This volume is much more than a catalog published for the four-month exhibition in 2007 of the works of Louise Nevelson at the Jewish Museum in New York, which, indeed, it is.* More than half of the book is comprised of distinctive photographs of the sculpture, as well as the exhibition checklist and a chronology of the artist’s life and works. The essays that comprise the text deserve careful attention, detailing Nevelson’s long life and artistic career, analyzing her art, placing it in the context of the larger world of post World War II art, and discussing her dramatic persona and its impact on the public when women artists were just beginning to be considered seriously. Nevelson’s Jewish roots are explored in “Louise Nevelson’s Self-Fashioning: ‘The Author of Her Own Life,’” where the eminent historian Michael Stanislawki conjectures about the Nevelson family in 19th century Russia, concluding that their settling in Rockland, Maine could be related directly to their Russian past.

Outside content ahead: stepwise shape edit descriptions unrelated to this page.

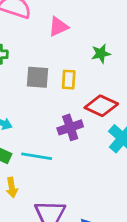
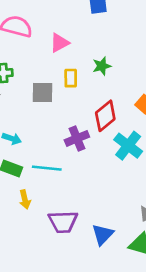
yellow rectangle: (69, 80) -> (71, 78), moved
red diamond: (101, 106) -> (105, 116), turned -60

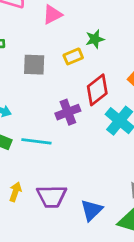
yellow rectangle: (71, 78) -> (73, 56), moved, turned 66
yellow arrow: (25, 199) -> (15, 192), moved, turned -150

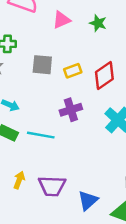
green star: (95, 39) -> (98, 23), moved, turned 30
yellow rectangle: (73, 56) -> (73, 71), moved
red diamond: (97, 90) -> (104, 75), moved

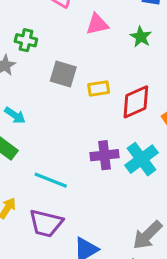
purple cross: (71, 110) -> (104, 155), moved
cyan line: (41, 135) -> (51, 180), moved

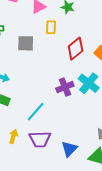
yellow rectangle: (99, 89) -> (51, 27), moved, turned -64
cyan line: (51, 180) -> (36, 112), turned -55

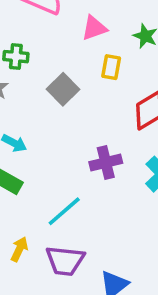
gray square: (26, 43) -> (63, 89), turned 36
purple cross: (65, 87) -> (106, 163), moved

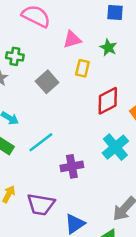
purple cross: (106, 163) -> (72, 166), moved
cyan line: (64, 211) -> (41, 142), moved

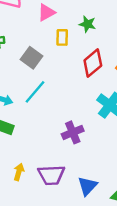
green star: (108, 47) -> (88, 24), moved
cyan line: (41, 142) -> (35, 92), moved

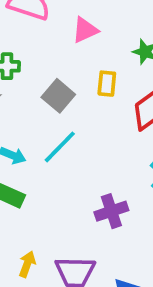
yellow rectangle: (62, 37) -> (107, 84), moved

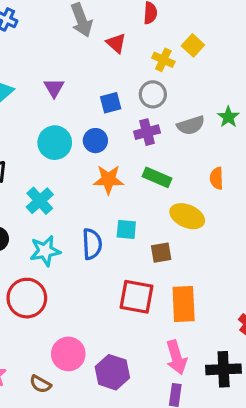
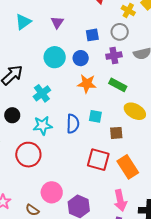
orange rectangle: (184, 304) -> (128, 167), turned -35

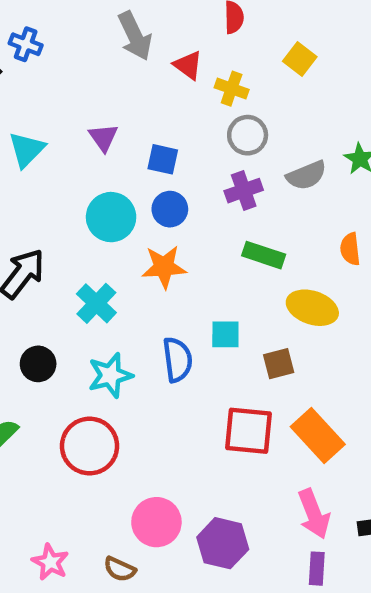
yellow cross: (128, 10) -> (232, 89), moved
blue square: (92, 35) -> (163, 159), moved, turned 32
orange star: (87, 84) -> (164, 267), moved

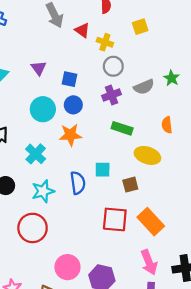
yellow square: (300, 59) -> (140, 27), turned 35

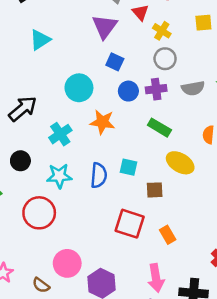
purple triangle: (39, 68) -> (105, 27), moved, size x1.5
blue circle: (73, 105) -> (128, 91), moved
orange rectangle: (151, 222) -> (168, 235), size x0.6

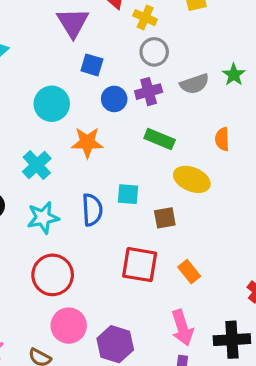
red circle: (39, 213) -> (53, 275), moved

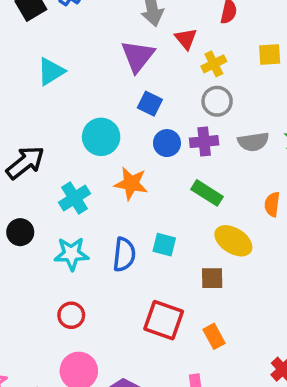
yellow cross: (145, 18) -> (214, 64), turned 30
brown square: (165, 218) -> (212, 278), moved
red circle: (53, 275) -> (71, 315), size x0.6

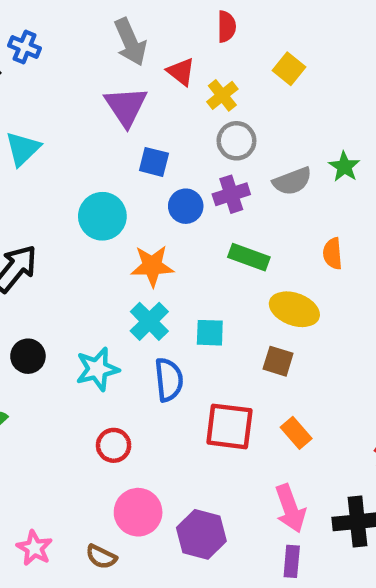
yellow square: (270, 55) -> (289, 69), turned -35
cyan cross: (74, 198) -> (149, 321), moved
blue semicircle: (124, 255) -> (169, 380), moved
brown square: (212, 278) -> (278, 361), turned 30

Nevelson’s incorporation of found objects (“foraged wood”) into monumental monochromatic structures is explicated in the essay “Black, White and Gold” by Arthur C. Danto. Other essays by the editor Brooke Kamin Rapaport and Harriet F. Senie deal with her biography and her public works respectively.
Nevelson’s Jewish identity is most closely associated with her Holocaust memorials, Homage to the 6,000,000 I and II, one located in Osaka, Japan and the other in Jerusalem at the Israel Museum. Nevelson also executed sculptures on commission for synagogues and other religious institutions.
For an appreciation of Nevelson’s art, this book offers a wonderful array of photographs; for a window into her Jewish sensibility, the essays touch on her life, her selfdefinition, and the works that relate to Jewish themes.
The subtitle of the book, “Constructing a Legend,” ambiguously ties her autobiographical fictions to her sculptural constructs. While it is somewhat misleading, the book itself is a well-researched contribution to the field of art criticism.